Autor: Erick Lucero Tapia
El gato es un animal netamente territorial, si bien es posible su socialización
con diferentes especies incluyendo la suya, esta no es obligada. Más
aún que en el perro, animal reconocidamente social, la naturaleza y calidad
de los contactos con los demás y el carácter de ansiedad o calma
de la madre felina durante la gestación van a influir sobre la capacidad
de adaptación y, por tanto, sobre la frecuencia y gravedad de las reacciones
de ansiedad en el gato, cuya causa más frecuente se basa principalmente
en alteraciones en su entorno, tomando un segundo lugar la relación con
otros individuos.
El término ansiedad en medicina veterinaria se puede definir como un
estado en el cual aumenta la probabilidad de obtener reacciones emocionales
análogas al miedo en respuesta a cualquier variación del medio
interior o exterior. Existe, en consecuencia una desorganización de los
autocontroles y una pérdida de las capacidades de adaptación a
cualquier variación del medio.
Manifestaciones de ansiedad
Orgánicas
La taquicardia y la taquipnea son menos frecuentes en el gato que en el perro.
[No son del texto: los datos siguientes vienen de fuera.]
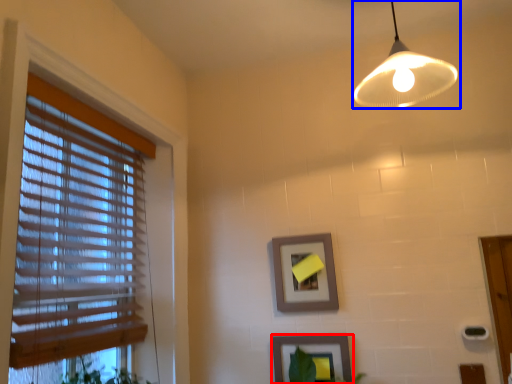 Question: Which of the following is the closest to the observer, picture frame (highlighted by a red box) or lamp (highlighted by a blue box)?

Choices:
 (A) picture frame
 (B) lamp

Answer: (B) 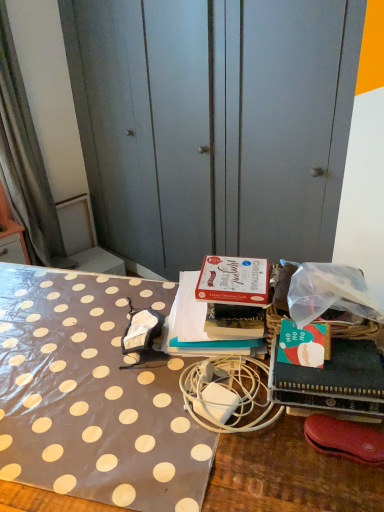 Identify the location of vacant space that is to the left of leather-like red shoe at lower right. This screenshot has width=384, height=512. (263, 460). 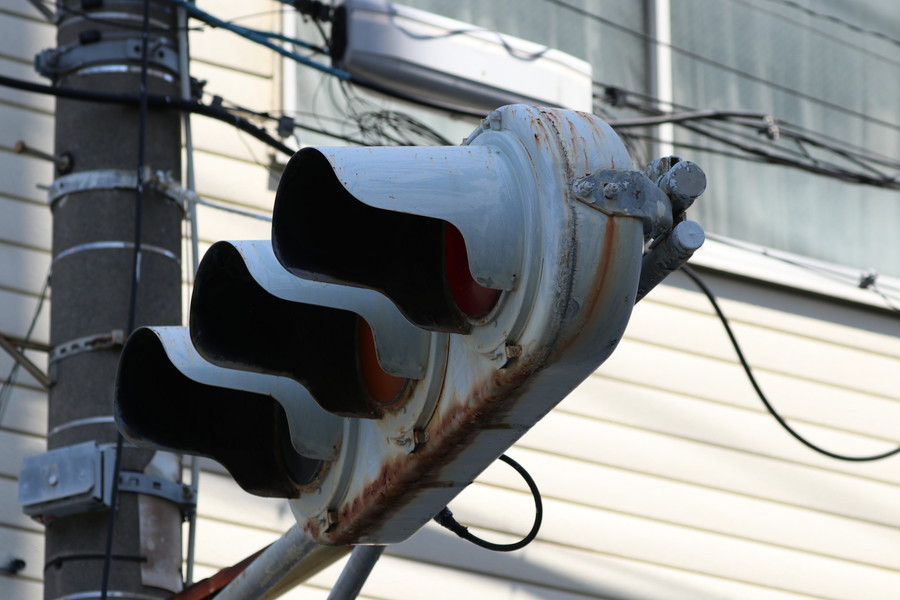 Find the location of a particular element. The height and width of the screenshot is (600, 900). bracket is located at coordinates (69, 351). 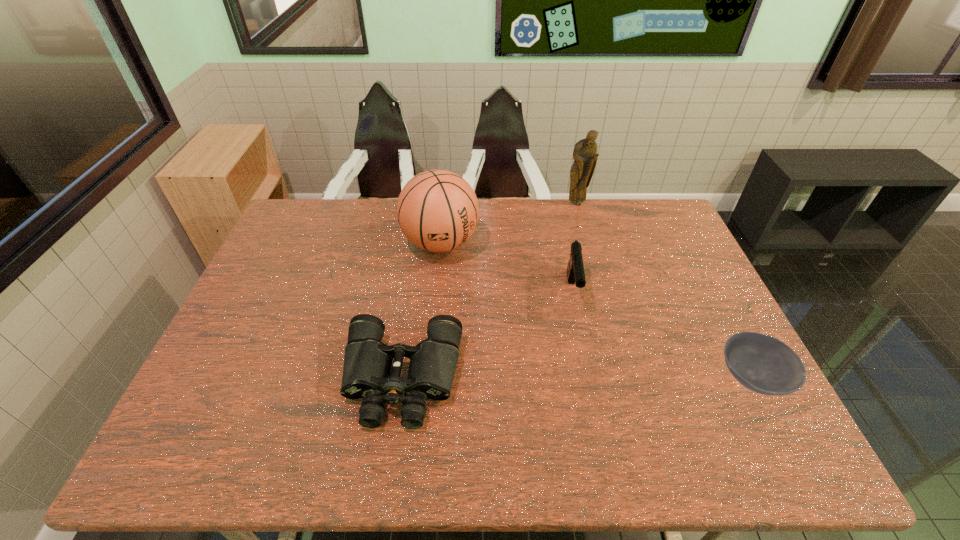 I want to click on vacant space on the desktop that is between the fourth tallest object and the rightmost object and is positioned on the front-facing side of the farthest object, so click(x=583, y=379).

Find the location of `free space on the desktop that is between the second shortest object and the shortest object and is positioned on the surface of the basketball near the brand logo`. free space on the desktop that is between the second shortest object and the shortest object and is positioned on the surface of the basketball near the brand logo is located at coordinates pyautogui.click(x=532, y=379).

The image size is (960, 540). I want to click on vacant space on the desktop that is between the binoculars and the shortest object and is positioned at the barrel of the pistol, so click(582, 379). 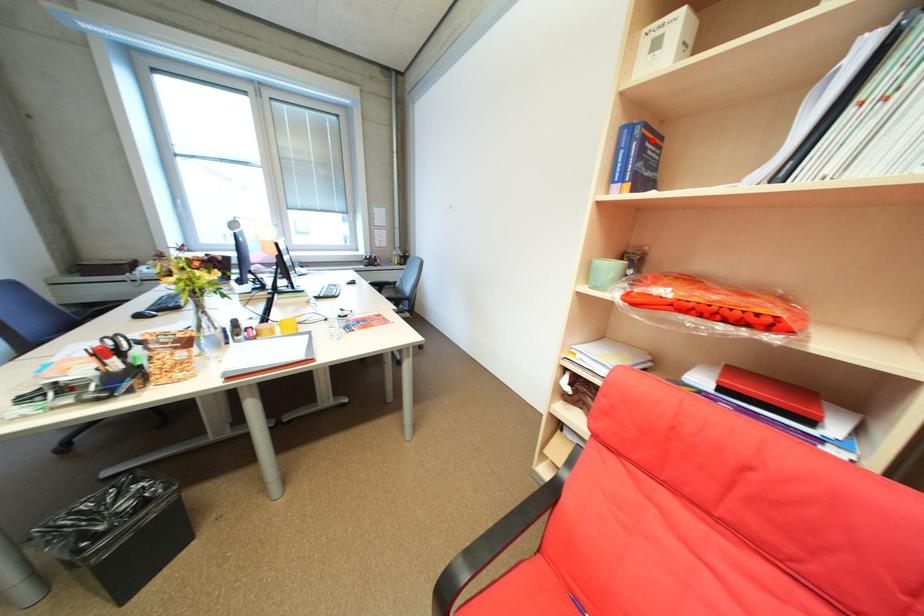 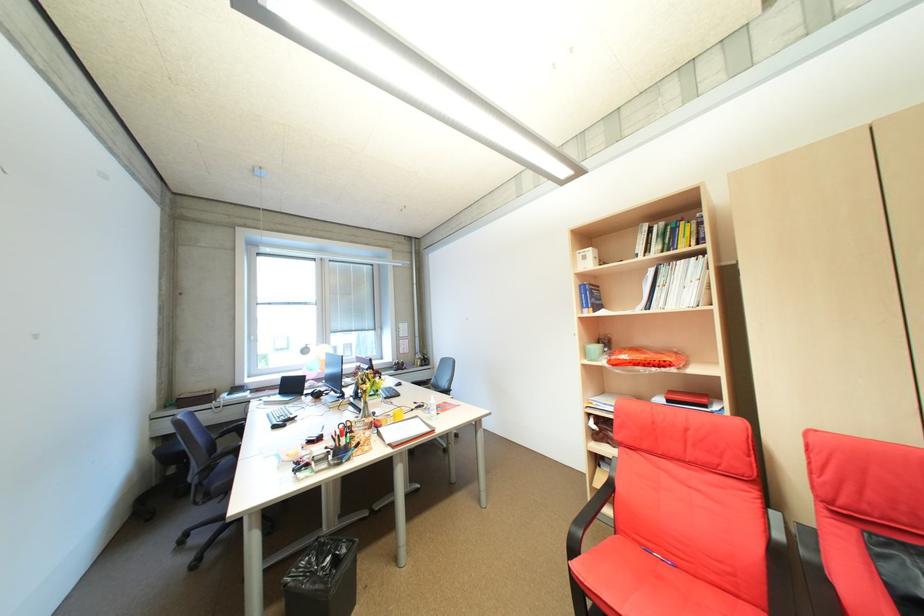 Question: I am providing you with two images of the same scene from different viewpoints. A red point is marked on the first image. Can you still see the location of the red point in image 2?

Choices:
 (A) Yes
 (B) No

Answer: (A) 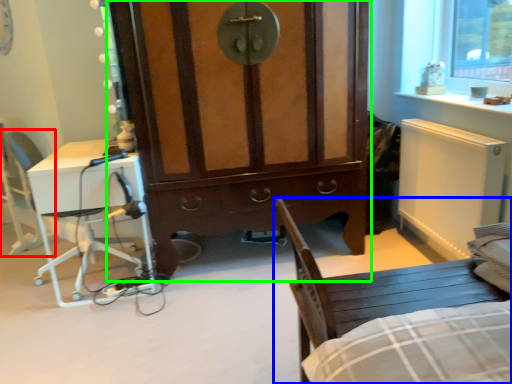 Question: Which object is positioned farthest from armchair (highlighted by a red box)? Select from chair (highlighted by a blue box) and cabinetry (highlighted by a green box).

Choices:
 (A) chair
 (B) cabinetry

Answer: (A)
Sin embargo es posible observarla en nuestra consulta o recoger datos de dueños de gatos sobre la aparición de esta manifestación en situaciones altamente estresantes.En casos crónicos de manifestaciones de ansiedad, uno de los síntomas más observados es la aparición de heces blandas y signos de colitis, en muchas ocasiones sin respuesta al tratamiento sintomático.El sudor a través de los cojinetes plantares junto con midriasis es un buen indicador de la intensidad y tipo de ansiedad que el gato presenta en la consulta. Así, tenemos que se correlaciona un aumento en el sudor y midriasis con una baja probabilidad de agresión por miedo durante el examen. Por otro lado, la presencia de miosis y cojinetes secos nos puede indicar una posible reacción agresiva debiendo tener prudencia durante el manejo.